Fidanın ana gövdesi sağlam olduktan sonra bitki her şekilde büyür. Üretim daha da artacak.
Şu anda 4 yaşındaki bir ağaçta 40 kilo meyve varsa, ağaç 5 yaşına geldiğinde verdiği meyve 60 kilo olacak.
Ekonomik verim bütünlüğünü sağladığında bir ağaçtan 150 kiloya kadar verim alınabiliyor.
Bugün bir muz serasında bir dönüme maksimum 165-170 fidan dikebiliyoruz. Bunlar da çok hızlı dönüyor, 1 yıl içerisinde ilk verimi alınıyor.
Mangoda da dönüme 125 tane fidan dikebiliyoruz. Bugün sıfırdan boş toprağa sera kurularak da mango üretimine geçilebilir.
Avokadoda olduğu gibi 4-5 sene beklemek durumunda değiliz. İkinci senesinde nispeten de olsa verim alınabiliyor. Daha hızlı yetişiyor.
"Su kıtlığı çeken bölgelerde mango üretimine geçilsin"
- Verimli topraklarınız var çünkü.
Sıcaklık ve nem de çok önemli. Mangonun ayırt edici özelliklerini ortaya çıkarmak için suyun, toprağın pH değeri, toprağın bünye yapısı çok önemli.

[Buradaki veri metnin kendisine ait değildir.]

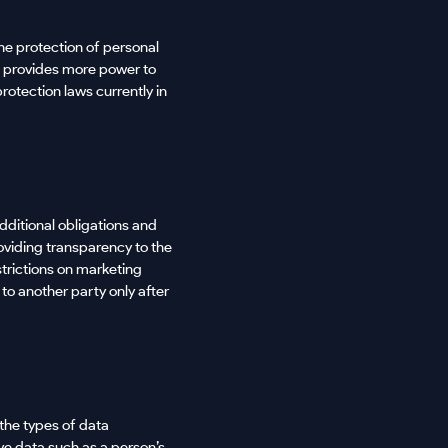
he protection of personal
t provides more power to
rotection laws currently in
dditional obligations and
roviding transparency to the
strictions on marketing
to another party only after
the types of data
ive data such as a person’s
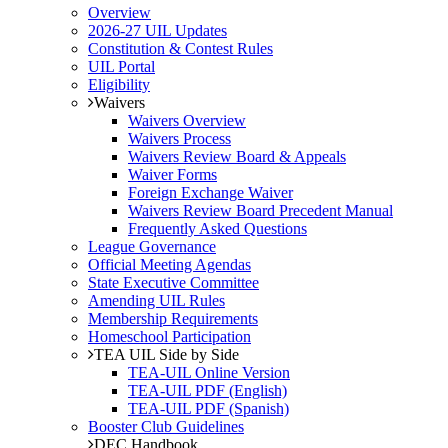
Overview
2026-27 UIL Updates
Constitution & Contest Rules
UIL Portal
Eligibility
Waivers
Waivers Overview
Waivers Process
Waivers Review Board & Appeals
Waiver Forms
Foreign Exchange Waiver
Waivers Review Board Precedent Manual
Frequently Asked Questions
League Governance
Official Meeting Agendas
State Executive Committee
Amending UIL Rules
Membership Requirements
Homeschool Participation
TEA UIL Side by Side
TEA-UIL Online Version
TEA-UIL PDF (English)
TEA-UIL PDF (Spanish)
Booster Club Guidelines
DEC Handbook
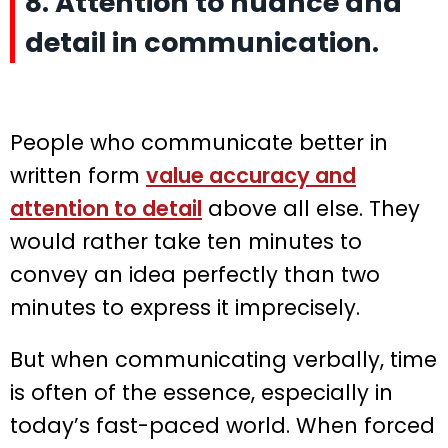
8. Attention to nuance and
detail in communication.
People who communicate better in
written form
value accuracy and
attention to detail
above all else. They
would rather take ten minutes to
convey an idea perfectly than two
minutes to express it imprecisely.
But when communicating verbally, time
is often of the essence, especially in
today’s fast-paced world. When forced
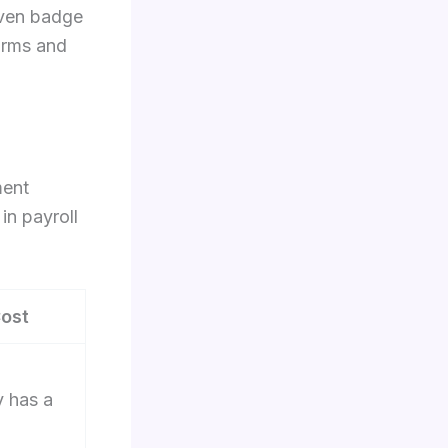
 even badge
orms and
ment
in payroll
ost
y has a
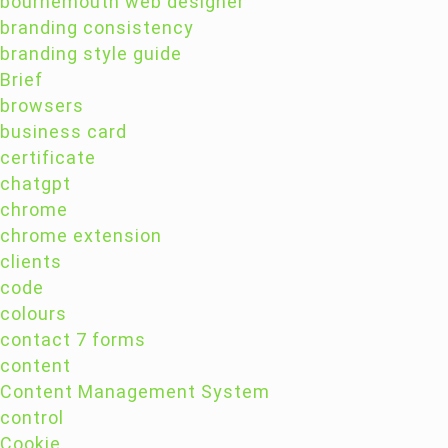
bournemouth web designer
branding consistency
branding style guide
Brief
browsers
business card
certificate
chatgpt
chrome
chrome extension
clients
code
colours
contact 7 forms
content
Content Management System
control
Cookie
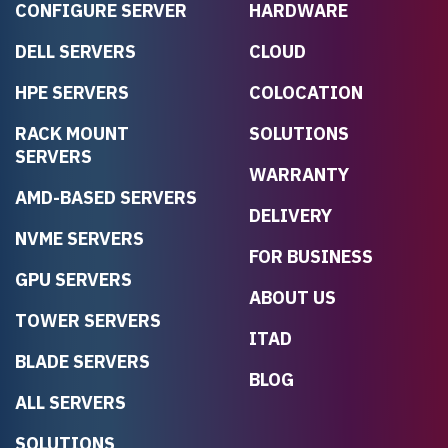
CONFIGURE SERVER
HARDWARE
DELL SERVERS
CLOUD
HPE SERVERS
COLOCATION
RACK MOUNT
SOLUTIONS
SERVERS
WARRANTY
AMD-BASED SERVERS
DELIVERY
NVME SERVERS
FOR BUSINESS
GPU SERVERS
ABOUT US
TOWER SERVERS
ITAD
BLADE SERVERS
BLOG
ALL SERVERS
SOLUTIONS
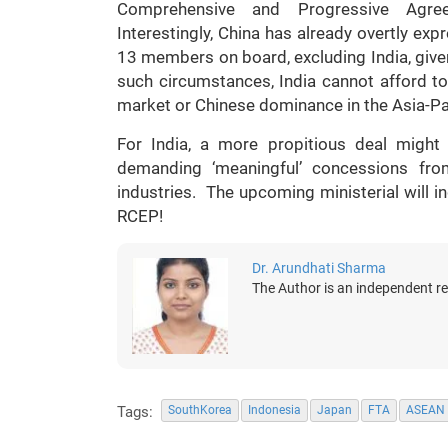
Comprehensive and Progressive Agree
Interestingly, China has already overtly exp
13 members on board, excluding India, given
such circumstances, India cannot afford to
market or Chinese dominance in the Asia-Pa
For India, a more propitious deal migh
demanding ‘meaningful’ concessions fro
industries. The upcoming ministerial will in
RCEP!
Dr. Arundhati Sharma
The Author is an independent re
Tags:
SouthKorea
Indonesia
Japan
FTA
ASEAN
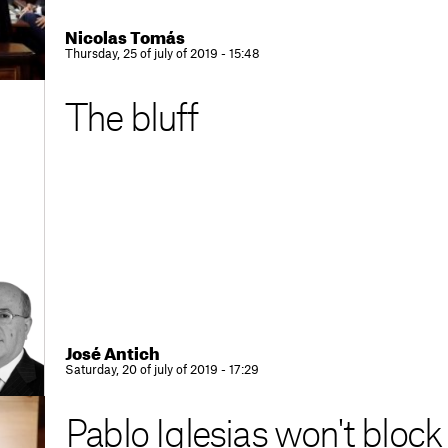
Nicolas Tomás
Thursday, 25 of july of 2019 - 15:48
The bluff
José Antich
Saturday, 20 of july of 2019 - 17:29
Pablo Iglesias won't block 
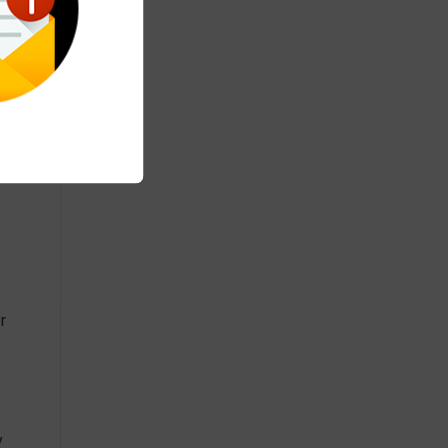
 and
r
y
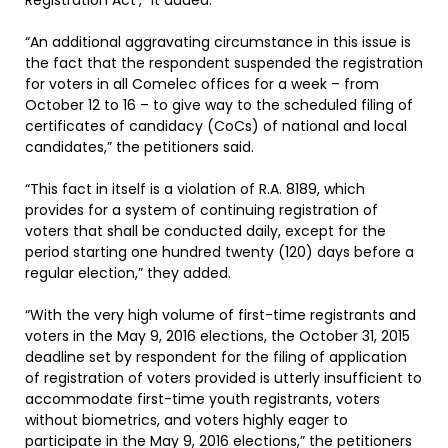
Registration Act’,” it added.
“An additional aggravating circumstance in this issue is
the fact that the respondent suspended the registration
for voters in all Comelec offices for a week – from
October 12 to 16 – to give way to the scheduled filing of
certificates of candidacy (CoCs) of national and local
candidates,” the petitioners said.
“This fact in itself is a violation of R.A. 8189, which
provides for a system of continuing registration of
voters that shall be conducted daily, except for the
period starting one hundred twenty (120) days before a
regular election,” they added.
“With the very high volume of first-time registrants and
voters in the May 9, 2016 elections, the October 31, 2015
deadline set by respondent for the filing of application
of registration of voters provided is utterly insufficient to
accommodate first-time youth registrants, voters
without biometrics, and voters highly eager to
participate in the May 9, 2016 elections,” the petitioners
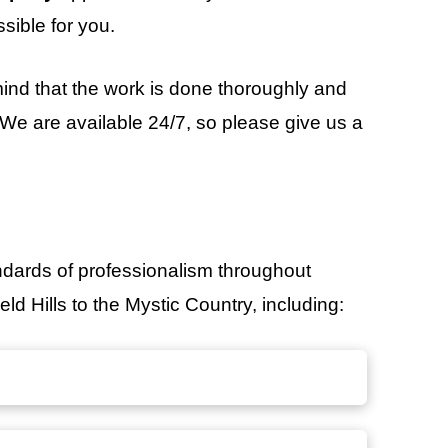
sible for you.
ind that the work is done thoroughly and
. We are available 24/7, so please give us a
ndards of professionalism throughout
ld Hills to the Mystic Country, including:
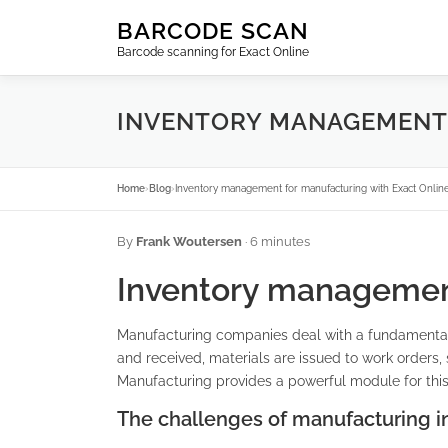
Skip
BARCODE SCAN
to
Barcode scanning for Exact Online
content
INVENTORY MANAGEMENT 
Home
›
Blog
›
Inventory management for manufacturing with Exact Onlin
By
Frank Woutersen
· 6 minutes
Inventory management
Manufacturing companies deal with a fundamentall
and received, materials are issued to work orders
Manufacturing provides a powerful module for this,
The challenges of manufacturing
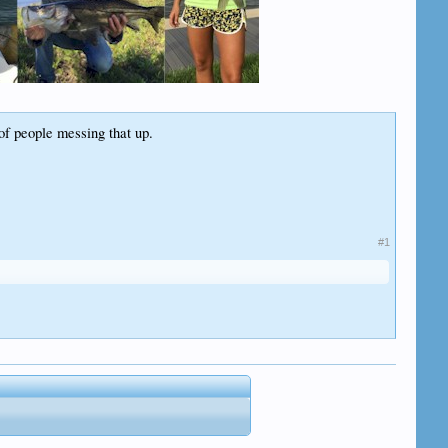
f people messing that up.
#1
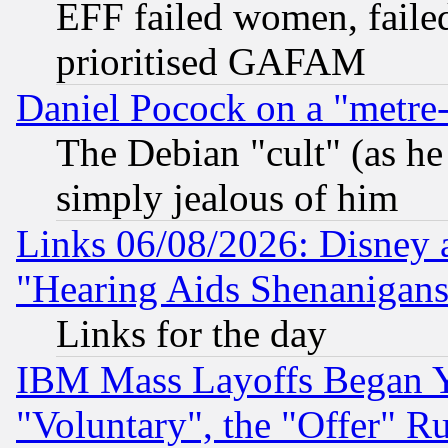
EFF failed women, failed
prioritised GAFAM
Daniel Pocock on a "metre-
The Debian "cult" (as he 
simply jealous of him
Links 06/08/2026: Disney 
"Hearing Aids Shenanigans
Links for the day
IBM Mass Layoffs Began Ye
"Voluntary", the "Offer" 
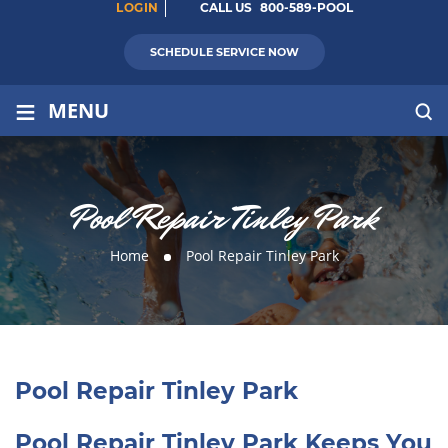
LOGIN
CALL US
800-589-POOL
SCHEDULE SERVICE NOW
≡
MENU
Pool Repair Tinley Park
Home
Pool Repair Tinley Park
Pool Repair Tinley Park
Pool Repair Tinley Park Keeps You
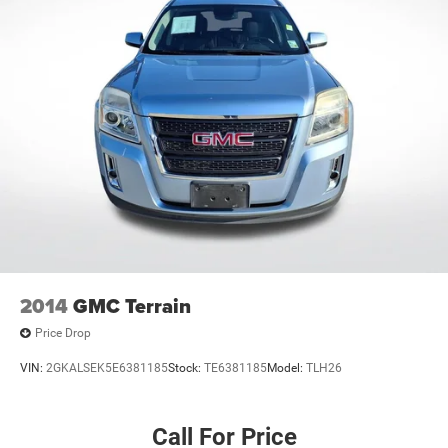
2014
GMC Terrain
Price Drop
VIN:
2GKALSEK5E6381185
Stock:
TE6381185
Model:
TLH26
Call For Price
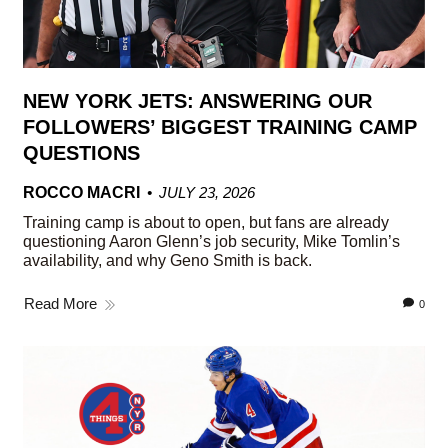
NEW YORK JETS: ANSWERING OUR
FOLLOWERS’ BIGGEST TRAINING CAMP
QUESTIONS
ROCCO MACRI
JULY 23, 2026
Training camp is about to open, but fans are already
questioning Aaron Glenn’s job security, Mike Tomlin’s
availability, and why Geno Smith is back.
Read More
0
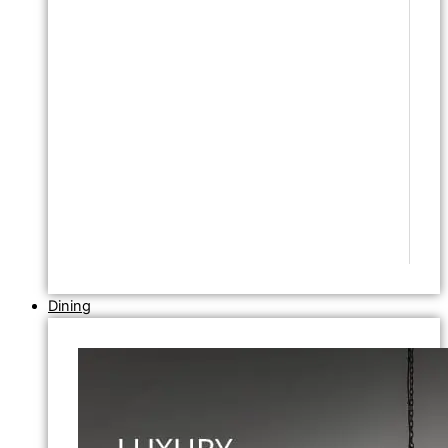
Dining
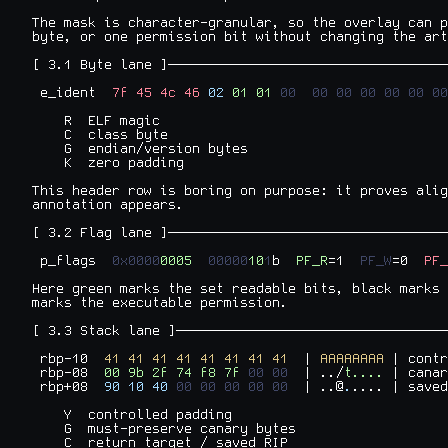
The mask is character-granular, so the overlay can p
byte, or one permission bit without changing the art
[ 3.1 Byte lane ]───────────────────────────────────
 e_ident  
7f
45
4c
46
02
01
01
00
00
00
00
00
00
00
    R  ELF magic

    C  class byte

    G  endian/version bytes

    K  zero padding

This header row is boring on purpose: it proves alig
annotation appears.

[ 3.2 Flag lane ]───────────────────────────────────
 p_flags  
0x0000
0005
00000
10
1
b  
PF_R
=1  
PF_W
=0  
PF_
Here green marks the set readable bits, black marks 
marks the executable permission.

[ 3.3 Stack lane ]──────────────────────────────────
 rbp-10  
41
41
41
41
41
41
41
41
  | 
AAAAAAAA
 | contr
 rbp-08  
00
9b
2f
74
f8
7f
00
00
  | ../
t.... 
| canar
 rbp+08  
90
10
40
00
00
00
00
00
  | ..@
.
.... | saved
    Y  controlled padding

    G  must-preserve canary bytes

    C  return target / saved RIP
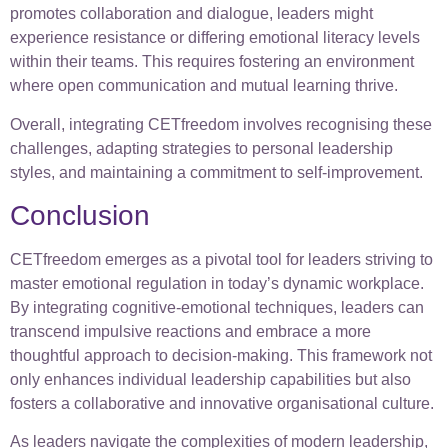
promotes collaboration and dialogue, leaders might
experience resistance or differing emotional literacy levels
within their teams. This requires fostering an environment
where open communication and mutual learning thrive.
Overall, integrating CETfreedom involves recognising these
challenges, adapting strategies to personal leadership
styles, and maintaining a commitment to self-improvement.
Conclusion
CETfreedom emerges as a pivotal tool for leaders striving to
master emotional regulation in today’s dynamic workplace.
By integrating cognitive-emotional techniques, leaders can
transcend impulsive reactions and embrace a more
thoughtful approach to decision-making. This framework not
only enhances individual leadership capabilities but also
fosters a collaborative and innovative organisational culture.
As leaders navigate the complexities of modern leadership,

Verimli topraklar, humuslu topraklar var burada. Muzun bu kadar güzel olmasının nedeni de geçirgen toprakta üretim yapmamız.
Mango için de humuslu topraklarımız var. Kireç oranı az, organik madde yönünden çok zengin topraklar bunlar.
- Son olarak tarım yapanlara ve yapmak isteyenlere iletmek istediğiniz bir mesajınız var mı?
Özellikle odamıza kayıtlı üreticilerimize mango üretimine dahil olmalarını, su kıtlığı çeken bölgelerde mango üretimine geçmelerini ve yatırımcıların mutlaka teknik bilgi alarak doğru topraklara doğru fidanla ekim yapmalarını tavsiye ediyorum.
*Bu makalede yer alan fikirler yazara aittir ve Independent Türkçe'nin editöryal politikasını yansıtmayabilir.